Sementara itu, Legal Direktur PT Blue Steel Industries, Alhadid Endar Putra, membantah pihaknya telah melakukan reklamasi. Pasalnya, aktivitas yang saat ini berlangsung adalah cut and fill lahan. Namun, dia tak menepis bila aktivitas tersebut turut berdampak pada perairan.

"Memang mungkin itu karena hujan kan pasti turun. Tetapi yang pasti bibir pantai itu kita tak sentuh. Reklamasi itukan artinya menambah daratan. Selagi kita tidak tambah, ya tidak ada reklamasi," katanya.

Lanjut Alhadid, dengan demikian, pihaknya menolak tuduhan masyarakat bahwa saat ini PT Blue Steel Industries melakukan kegiatan reklamasi hingga berdampak pada kehidupan kampung yang dihuni sekitar 177 KK tersebut, dan sebagian besar warga mengklaim bahwa penghasilan mereka bersumber dari mata pencaharian sebagai nelayan.

"Seratus persen saya menolak, kalau kami disebut melakukan reklamasi. Kalau pengerjaan darat, iya. Perizinan kami lengkap terkait itu. Kami siap buka-bukaan perizinan kalau itu diperlukan," tegas Alhadid.

Alhadid menjelaskan, apabila masyarakat Kampung Tua Panau berpendapat, PT Blue Steel Industries melakukan pencemaran, baik itu pencemaran air maupun udara, maka pihaknya mempersilahkan masyarakat membuktikan hal tersebut, sesuai dengan aturan yang berlaku.

Pihaknya tidak bisa mengukur kerugian yang dialami masyarakat.
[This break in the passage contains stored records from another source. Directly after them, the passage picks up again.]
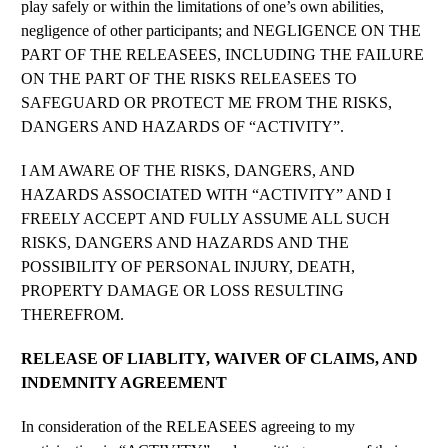
play safely or within the limitations of one’s own abilities,
negligence of other participants; and NEGLIGENCE ON THE
PART OF THE RELEASEES, INCLUDING THE FAILURE
ON THE PART OF THE RISKS RELEASEES TO
SAFEGUARD OR PROTECT ME FROM THE RISKS,
DANGERS AND HAZARDS OF “ACTIVITY”.
I AM AWARE OF THE RISKS, DANGERS, AND
HAZARDS ASSOCIATED WITH “ACTIVITY” AND I
FREELY ACCEPT AND FULLY ASSUME ALL SUCH
RISKS, DANGERS AND HAZARDS AND THE
POSSIBILITY OF PERSONAL INJURY, DEATH,
PROPERTY DAMAGE OR LOSS RESULTING
THEREFROM.
RELEASE OF LIABLITY, WAIVER OF CLAIMS, AND
INDEMNITY AGREEMENT
In consideration of the RELEASEES agreeing to my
Namun, PT Blue Steel Industries siap membayarkan apa yang menjadi kerugian masyarakat, yang merasa terdampak proyek itu, tetapi harus sesuai dengan data yang dimiliki atau sesuai dengan rekomendasi dari instansi terkait, seperti rekomendasi dari DLHK dan KKP.

"Seperti pencemaran air, sampaikan data levelnya harus ada sampelnya, termasuk pencemaran udara. Di sini seakan-akan kita ilegal, sementara kita bekerja dengan dokumen dan aturan yang ada," tegas dia.

"Kalau terbukti, kami siap bayarkan sesuai arahan pemerintah. Malam ini, kita melakukan pertemuan dengan masyarakat, dan disaksikan perwakilan pemerintah dan legislatif Provinsi Kepri. Namun, tidak ada titik temu. Maka itu kita sepakat serahkan ke instansi terkait sebagai jalan tengahnya," pungkas Hadid Endar Putra.